Abstract
The human visual system has a highly developed sensitivity to relative binocular disparity, as shown by stereoacuities of a few arcseconds. Relative disparity requires a pair of stimuli with disparities that can be differenced. What sort of pairing of stimuli is required to compute a relative disparity?
To find the spatial and temporal requirements for optimal disparity discrimination, disparity thresholds were measured for a target stimulus as a function of reference stimulus parameters. In one experiment, the target (a gabor annulus) surrounded the reference (a gabor patch), much like a foveal stimulus surrounds a fixation point.

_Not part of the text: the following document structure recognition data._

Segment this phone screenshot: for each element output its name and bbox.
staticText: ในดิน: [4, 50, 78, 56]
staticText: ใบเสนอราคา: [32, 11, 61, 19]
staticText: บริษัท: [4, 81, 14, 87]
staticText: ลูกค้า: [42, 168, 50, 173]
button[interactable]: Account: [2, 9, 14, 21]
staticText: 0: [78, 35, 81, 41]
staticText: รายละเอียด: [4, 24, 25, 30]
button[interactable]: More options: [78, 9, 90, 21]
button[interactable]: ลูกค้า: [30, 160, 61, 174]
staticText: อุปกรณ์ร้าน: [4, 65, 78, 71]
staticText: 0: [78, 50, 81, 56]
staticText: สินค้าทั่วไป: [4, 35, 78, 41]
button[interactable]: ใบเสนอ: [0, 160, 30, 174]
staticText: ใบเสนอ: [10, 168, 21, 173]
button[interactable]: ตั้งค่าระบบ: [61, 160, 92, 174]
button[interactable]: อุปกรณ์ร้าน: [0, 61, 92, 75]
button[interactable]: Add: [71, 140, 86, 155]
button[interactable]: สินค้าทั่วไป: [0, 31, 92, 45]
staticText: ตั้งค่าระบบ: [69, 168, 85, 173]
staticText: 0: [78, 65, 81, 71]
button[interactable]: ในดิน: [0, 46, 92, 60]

In another experiment, the reference gabor (shown for 400 ms) was overwritten by the target gabor (150 ms) of the same spatial extent, in the manner of an apparent-motion display but with no spatial displacement. In these experiments the reference has zero absolute disparity and is more salient spatially or temporally—more foveal or longer in duration—than the target.
Invariances in psychophysical performance often reveal the underlying computation. Here the invariance in the target thresholds is found with respect to reference parameters. Target thresholds vary with the spatial frequency of the reference stimulus, so as to maintain a near-constant reference phase angle. This reference constancy holds at least to moderate spatial frequencies (∼4 c/d). At the highest of these reference frequencies, thresholds are about as low as observed when the most effective broad-bandwidth fixation point plays the reference role.
A reference stimulus is not just a fixation point. It sets the resolution for detecting relative disparities. In spatial and temporal configurations that are balanced between the two stimuli, as in the bipartite gabor patches used in a third experiment, the stimulus taken as ‘reference’ is not arbitrary; the one with lower frequency determines the resolution.